ASSIGNMENT
Set down every entry again word for word, please, but skip the pictures.

======== SOURCE MATERIAL

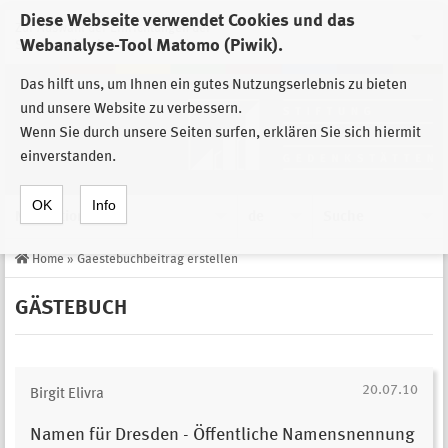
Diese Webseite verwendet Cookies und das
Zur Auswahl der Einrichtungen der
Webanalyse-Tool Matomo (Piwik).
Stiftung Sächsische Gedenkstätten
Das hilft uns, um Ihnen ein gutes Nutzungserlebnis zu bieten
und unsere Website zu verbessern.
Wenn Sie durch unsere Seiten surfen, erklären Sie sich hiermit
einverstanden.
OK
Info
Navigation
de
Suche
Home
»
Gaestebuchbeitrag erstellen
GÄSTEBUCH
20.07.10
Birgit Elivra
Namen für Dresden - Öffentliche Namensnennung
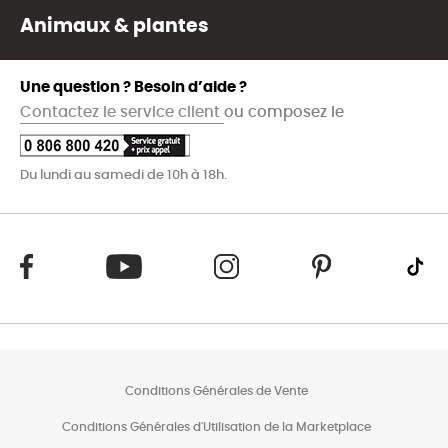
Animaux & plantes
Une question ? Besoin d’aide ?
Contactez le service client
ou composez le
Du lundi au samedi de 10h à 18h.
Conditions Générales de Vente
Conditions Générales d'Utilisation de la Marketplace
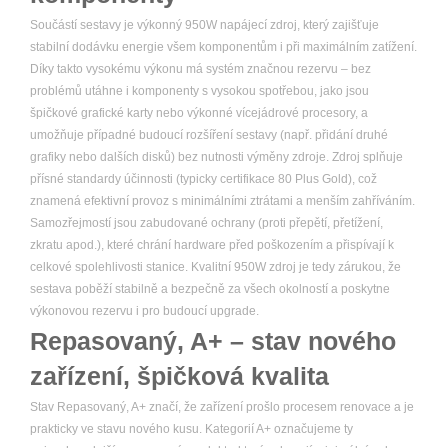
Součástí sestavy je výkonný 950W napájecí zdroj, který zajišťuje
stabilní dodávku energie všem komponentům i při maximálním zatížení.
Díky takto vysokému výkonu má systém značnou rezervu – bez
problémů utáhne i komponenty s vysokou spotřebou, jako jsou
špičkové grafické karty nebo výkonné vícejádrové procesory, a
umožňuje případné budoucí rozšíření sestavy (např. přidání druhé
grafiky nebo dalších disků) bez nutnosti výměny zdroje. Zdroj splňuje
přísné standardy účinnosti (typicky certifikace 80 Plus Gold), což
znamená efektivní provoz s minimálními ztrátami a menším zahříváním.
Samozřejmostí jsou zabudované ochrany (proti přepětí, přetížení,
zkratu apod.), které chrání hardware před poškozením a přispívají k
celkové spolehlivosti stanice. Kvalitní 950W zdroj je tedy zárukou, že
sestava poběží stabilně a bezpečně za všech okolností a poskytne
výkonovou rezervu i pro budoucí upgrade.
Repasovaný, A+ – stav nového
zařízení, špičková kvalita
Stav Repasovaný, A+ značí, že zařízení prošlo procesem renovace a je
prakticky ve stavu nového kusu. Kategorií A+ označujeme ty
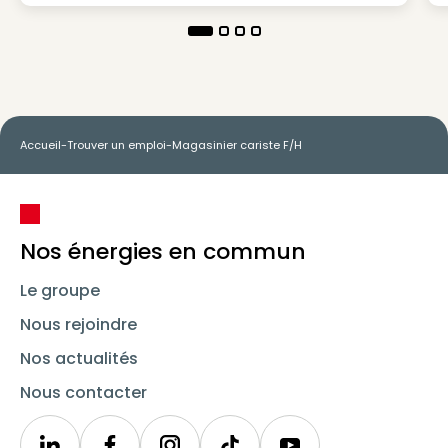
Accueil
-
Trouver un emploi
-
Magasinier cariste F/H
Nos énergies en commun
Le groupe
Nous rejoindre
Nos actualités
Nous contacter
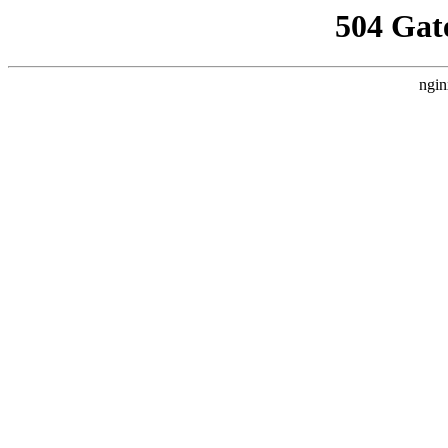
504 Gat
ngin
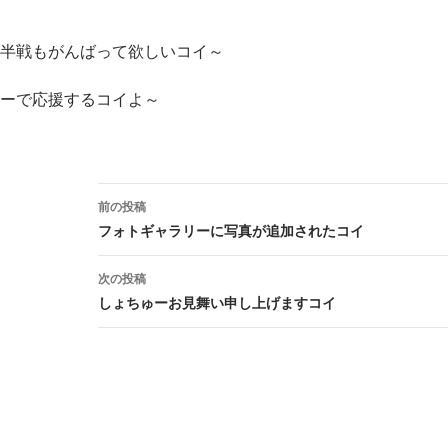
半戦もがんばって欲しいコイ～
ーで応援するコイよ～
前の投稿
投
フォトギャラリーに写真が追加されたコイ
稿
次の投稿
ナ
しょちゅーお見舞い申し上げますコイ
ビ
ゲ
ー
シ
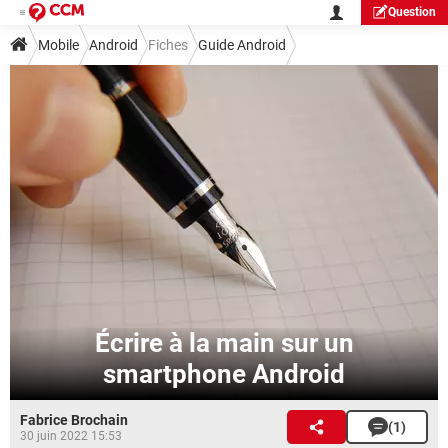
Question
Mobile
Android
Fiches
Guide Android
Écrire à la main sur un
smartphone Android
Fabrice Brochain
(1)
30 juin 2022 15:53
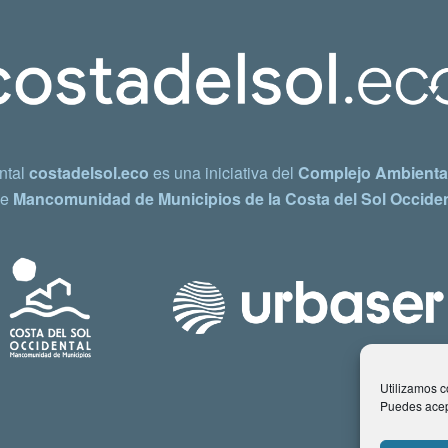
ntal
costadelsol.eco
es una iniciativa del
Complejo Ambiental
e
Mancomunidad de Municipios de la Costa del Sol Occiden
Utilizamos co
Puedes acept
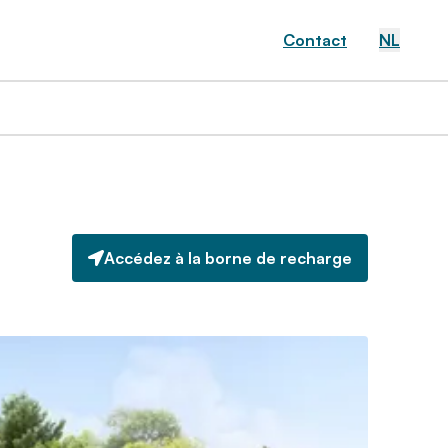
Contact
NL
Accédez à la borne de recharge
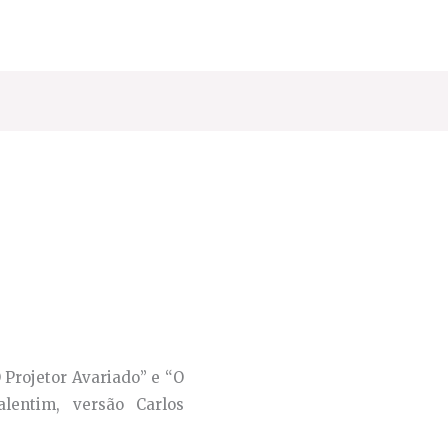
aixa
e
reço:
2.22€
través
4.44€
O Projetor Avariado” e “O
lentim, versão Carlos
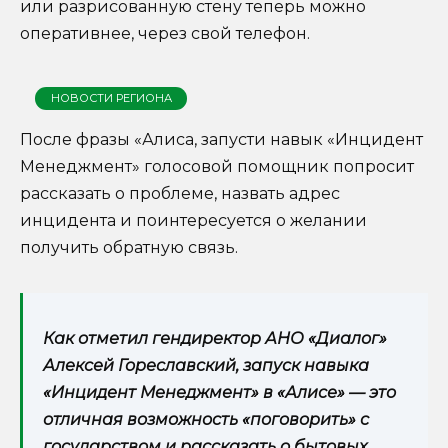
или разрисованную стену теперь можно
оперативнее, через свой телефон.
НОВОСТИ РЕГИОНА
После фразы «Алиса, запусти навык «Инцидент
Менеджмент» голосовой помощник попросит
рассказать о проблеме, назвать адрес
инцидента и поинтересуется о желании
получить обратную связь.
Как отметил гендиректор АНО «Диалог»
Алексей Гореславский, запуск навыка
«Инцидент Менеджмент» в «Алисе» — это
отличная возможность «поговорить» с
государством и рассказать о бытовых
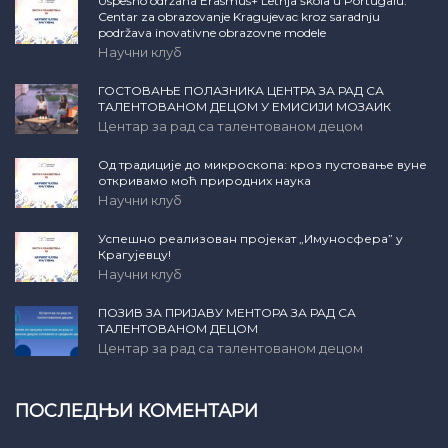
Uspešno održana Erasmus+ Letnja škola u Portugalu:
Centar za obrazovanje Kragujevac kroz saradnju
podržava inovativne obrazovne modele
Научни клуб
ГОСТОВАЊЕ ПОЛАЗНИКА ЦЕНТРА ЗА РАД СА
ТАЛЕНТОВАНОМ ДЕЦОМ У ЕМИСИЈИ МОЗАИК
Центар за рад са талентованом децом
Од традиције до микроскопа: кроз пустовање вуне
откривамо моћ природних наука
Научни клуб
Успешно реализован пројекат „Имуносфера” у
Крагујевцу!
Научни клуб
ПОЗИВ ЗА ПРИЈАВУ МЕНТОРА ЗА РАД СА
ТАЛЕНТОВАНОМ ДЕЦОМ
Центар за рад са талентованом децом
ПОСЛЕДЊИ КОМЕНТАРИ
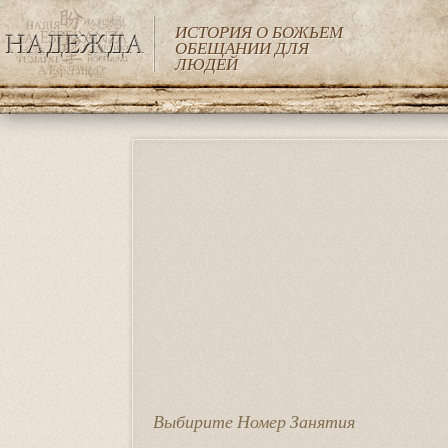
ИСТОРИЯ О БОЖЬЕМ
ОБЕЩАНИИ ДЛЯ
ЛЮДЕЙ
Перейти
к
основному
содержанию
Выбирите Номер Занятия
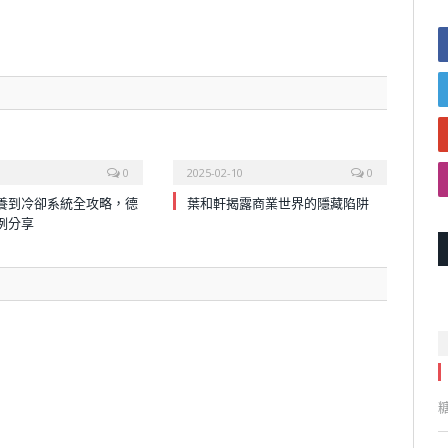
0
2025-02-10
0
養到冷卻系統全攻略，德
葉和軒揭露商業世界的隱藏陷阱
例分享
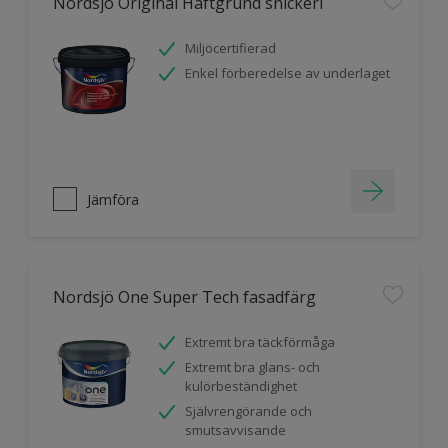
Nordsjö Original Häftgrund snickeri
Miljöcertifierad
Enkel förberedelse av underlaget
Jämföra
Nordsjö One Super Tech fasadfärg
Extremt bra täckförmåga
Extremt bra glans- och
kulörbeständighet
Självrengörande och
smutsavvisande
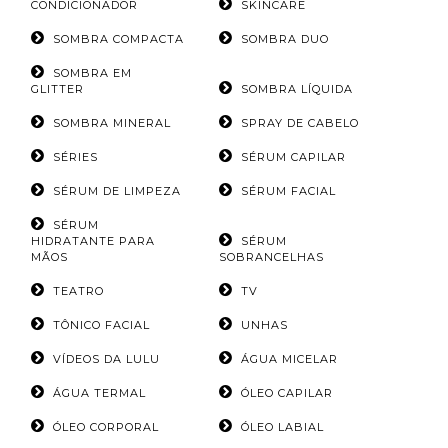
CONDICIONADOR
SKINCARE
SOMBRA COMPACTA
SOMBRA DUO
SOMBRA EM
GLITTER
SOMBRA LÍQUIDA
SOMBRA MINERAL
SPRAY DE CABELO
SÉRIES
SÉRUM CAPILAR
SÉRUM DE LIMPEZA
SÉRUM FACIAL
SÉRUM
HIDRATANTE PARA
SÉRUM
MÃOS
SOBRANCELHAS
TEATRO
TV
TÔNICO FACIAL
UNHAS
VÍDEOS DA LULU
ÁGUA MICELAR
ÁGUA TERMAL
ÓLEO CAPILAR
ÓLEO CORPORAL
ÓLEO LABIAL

================

EXERCISE RESULT
Diese Webseite verwendet Cookies und das
Zur Auswahl der Einrichtungen der
Webanalyse-Tool Matomo (Piwik).
Stiftung Sächsische Gedenkstätten
Das hilft uns, um Ihnen ein gutes Nutzungserlebnis zu bieten
und unsere Website zu verbessern.
Wenn Sie durch unsere Seiten surfen, erklären Sie sich hiermit
einverstanden.
OK
Info
Navigation
de
Suche
Home
»
Gaestebuchbeitrag erstellen
GÄSTEBUCH
20.07.10
Birgit Elivra
Namen für Dresden - Öffentliche Namensnennung
Animaux & plantes
Une question ? Besoin d’aide ?
Contactez le service client
ou composez le
Du lundi au samedi de 10h à 18h.
Conditions Générales de Vente
Conditions Générales d'Utilisation de la Marketplace
Součástí sestavy je výkonný 950W napájecí zdroj, který zajišťuje
stabilní dodávku energie všem komponentům i při maximálním zatížení.
Díky takto vysokému výkonu má systém značnou rezervu – bez
problémů utáhne i komponenty s vysokou spotřebou, jako jsou
špičkové grafické karty nebo výkonné vícejádrové procesory, a
umožňuje případné budoucí rozšíření sestavy (např. přidání druhé
grafiky nebo dalších disků) bez nutnosti výměny zdroje. Zdroj splňuje
přísné standardy účinnosti (typicky certifikace 80 Plus Gold), což
znamená efektivní provoz s minimálními ztrátami a menším zahříváním.
Samozřejmostí jsou zabudované ochrany (proti přepětí, přetížení,
zkratu apod.), které chrání hardware před poškozením a přispívají k
celkové spolehlivosti stanice. Kvalitní 950W zdroj je tedy zárukou, že
sestava poběží stabilně a bezpečně za všech okolností a poskytne
výkonovou rezervu i pro budoucí upgrade.
Repasovaný, A+ – stav nového
zařízení, špičková kvalita
Stav Repasovaný, A+ značí, že zařízení prošlo procesem renovace a je
prakticky ve stavu nového kusu. Kategorií A+ označujeme ty
Accueil
-
Trouver un emploi
-
Magasinier cariste F/H
Nos énergies en commun
Le groupe
Nous rejoindre
Nos actualités
Nous contacter
504 Gat
ngin
半戦もがんばって欲しいコイ～
ーで応援するコイよ～
前の投稿
投
フォトギャラリーに写真が追加されたコイ
稿
次の投稿
ナ
しょちゅーお見舞い申し上げますコイ
ビ
ゲ
ー
シ
Question
Mobile
Android
Fiches
Guide Android
Écrire à la main sur un
smartphone Android
Fabrice Brochain
(1)
30 juin 2022 15:53
ntal
costadelsol.eco
es una iniciativa del
Complejo Ambiental
e
Mancomunidad de Municipios de la Costa del Sol Occiden
Utilizamos co
Puedes acept
Contact
NL
Accédez à la borne de recharge
aixa
e
reço:
2.22€
través
4.44€
O Projetor Avariado” e “O
lentim, versão Carlos
или разрисованную стену теперь можно
оперативнее, через свой телефон.
НОВОСТИ РЕГИОНА
После фразы «Алиса, запусти навык «Инцидент
Менеджмент» голосовой помощник попросит
рассказать о проблеме, назвать адрес
инцидента и поинтересуется о желании
получить обратную связь.
Как отметил гендиректор АНО «Диалог»
Алексей Гореславский, запуск навыка
«Инцидент Менеджмент» в «Алисе» — это
отличная возможность «поговорить» с
государством и рассказать о бытовых
Uspešno održana Erasmus+ Letnja škola u Portugalu:
Centar za obrazovanje Kragujevac kroz saradnju
podržava inovativne obrazovne modele
Научни клуб
ГОСТОВАЊЕ ПОЛАЗНИКА ЦЕНТРА ЗА РАД СА
ТАЛЕНТОВАНОМ ДЕЦОМ У ЕМИСИЈИ МОЗАИК
Центар за рад са талентованом децом
Од традиције до микроскопа: кроз пустовање вуне
откривамо моћ природних наука
Научни клуб
Успешно реализован пројекат „Имуносфера” у
Крагујевцу!
Научни клуб
ПОЗИВ ЗА ПРИЈАВУ МЕНТОРА ЗА РАД СА
ТАЛЕНТОВАНОМ ДЕЦОМ
Центар за рад са талентованом децом
ПОСЛЕДЊИ КОМЕНТАРИ
ИСТОРИЯ О БОЖЬЕМ
ОБЕЩАНИИ ДЛЯ
ЛЮДЕЙ
Перейти
к
основному
содержанию
Выбирите Номер Занятия
0
2025-02-10
0
養到冷卻系統全攻略，德
葉和軒揭露商業世界的隱藏陷阱
例分享
Nordsjö Original Häftgrund snickeri
Miljöcertifierad
Enkel förberedelse av underlaget
Jämföra
Nordsjö One Super Tech fasadfärg
Extremt bra täckförmåga
Extremt bra glans- och
kulörbeständighet
Självrengörande och
smutsavvisande
CONDICIONADOR
SKINCARE
SOMBRA COMPACTA
SOMBRA DUO
SOMBRA EM
GLITTER
SOMBRA LÍQUIDA
SOMBRA MINERAL
SPRAY DE CABELO
SÉRIES
SÉRUM CAPILAR
SÉRUM DE LIMPEZA
SÉRUM FACIAL
SÉRUM
HIDRATANTE PARA
SÉRUM
MÃOS
SOBRANCELHAS
TEATRO
TV
TÔNICO FACIAL
UNHAS
VÍDEOS DA LULU
ÁGUA MICELAR
ÁGUA TERMAL
ÓLEO CAPILAR
ÓLEO CORPORAL
ÓLEO LABIAL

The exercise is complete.